Grocery chains saw pharmacy as an opportunity to reposition themselves as a health destination, not just a grocery store that happened to have an Rx counter in the back. CVS made a similar move when it dropped tobacco products and removed partially hydrogenated oils from its house-brand food products.

Walmart is also trying to position itself as a health and wellness destination. The chain’s Walmart Wellness day in June provided more than 280,000 health screenings and Walmart pharmacists administered more than 50,000 immunizations.

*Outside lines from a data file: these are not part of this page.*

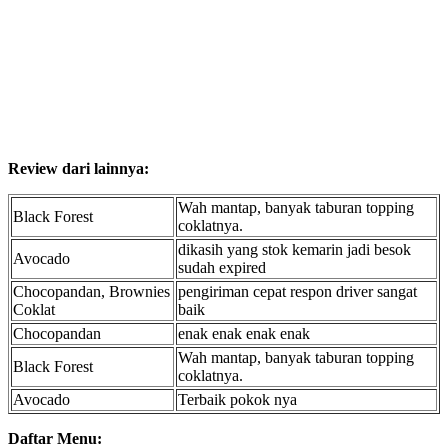
Review dari lainnya:
Wah mantap, banyak taburan topping
Black Forest
coklatnya.
dikasih yang stok kemarin jadi besok
Avocado
sudah expired
Chocopandan, Brownies
pengiriman cepat respon driver sangat
Coklat
baik
Chocopandan
enak enak enak enak
Wah mantap, banyak taburan topping
Black Forest
coklatnya.
Avocado
Terbaik pokok nya
Daftar Menu:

“The idea is how can we holistically help the patient,” Fong said. “You don’t just want to dispense drugs, you want to help patients avoid conditions. You talk about prevention, health and wellness, eating better, changing their lifestyle. That’s the opportunity when you have more than just pharmacy in the store.”

 

Status Quo

Big box pharmacy brings pharmacists the promise of working more closely with patients and other departments to improve nutrition, introduce wearable devices that can monitor and encourage more physical activity, and conduct regular health screenings. Because big box retailers are among the largest providers of in-store medical clinics, there is even potential to work directly with other health-care providers.

But it isn’t happening.

Big box pharmacies are following the same business model as chain pharmacies. Pharmacy revenue is dependent on Rx sales and cash flow is at the mercy of pharmacy benefit managers and insurers. Filling a script for a common, multi-source generic for $4 to a cash patient could more profitable than filling the same script for a third part payer.

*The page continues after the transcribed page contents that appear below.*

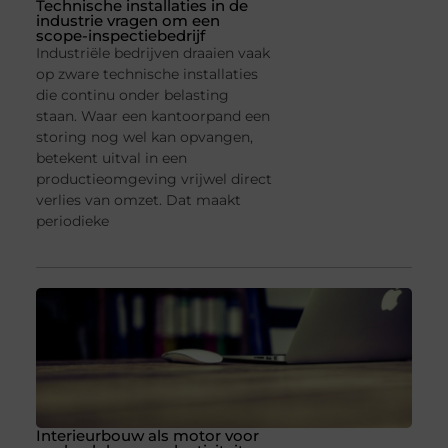
Technische installaties in de
industrie vragen om een
scope-inspectiebedrijf
Industriële bedrijven draaien vaak
op zware technische installaties
die continu onder belasting
staan. Waar een kantoorpand een
storing nog wel kan opvangen,
betekent uitval in een
productieomgeving vrijwel direct
verlies van omzet. Dat maakt
periodieke
Interieurbouw als motor voor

Big boxes are also discovering that pharmacy is not an automatic competitive advantage. Nor are market-leading pharmacist salaries.

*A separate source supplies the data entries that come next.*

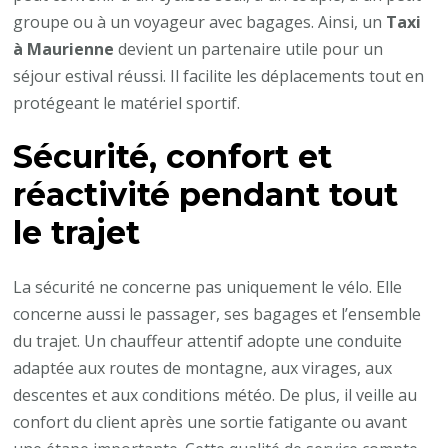
groupe ou à un voyageur avec bagages. Ainsi, un
Taxi
à Maurienne
devient un partenaire utile pour un
séjour estival réussi. Il facilite les déplacements tout en
protégeant le matériel sportif.
Sécurité, confort et
réactivité pendant tout
le trajet
La sécurité ne concerne pas uniquement le vélo. Elle
concerne aussi le passager, ses bagages et l’ensemble
du trajet. Un chauffeur attentif adopte une conduite
adaptée aux routes de montagne, aux virages, aux
descentes et aux conditions météo. De plus, il veille au
confort du client après une sortie fatigante ou avant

Earlier this year, March Supermarkets, a regional Midwest chain, closed all of its in-store pharmacies. Pharmacy operations and inventory were sold to CVS.

CVS bought Target’s in-store pharmacy and health clinic operations in 2015.

Related article: The changing face of pharmacy

“It’s all about the three M’s, money, marketing and metrics,” said Fred Mayer, RPh, President of Pharmacists Planning Services, Inc. and member of the Drug Topics Editorial Board. “Prescriptions are just one more widget and the goal is to sell as many of them as you can, as cheaply as you can. Whether you’re a drug chain or a big box chain, you have a fiduciary responsibility to your shareholders.”

How big boxes view their responsibilities to employee pharmacists varies. Mass market pharmacists are generally positive about salaries, although working conditions can be less than ideal.

“We have spent the last eight negotiating sessions chastising the chain over safety violations,” said Mark Rauss, PharmD, Treasurer and member of the negotiating committee of the Independent Pharmacists Association, which is negotiating a new contract with one of Kroger’s supermarket chains in California. Kroger declined to comment for this article.

“It’s not about money, it’s all about working conditions and staffing levels,” Rauss said. “We want to help our employees make money in a good working environment. That’s tough when chains are being squeezed on reimbursement. The reality is that if the employer loses, employee pharmacists lose, too. Grocery chains are looking at stores without pharmacies.”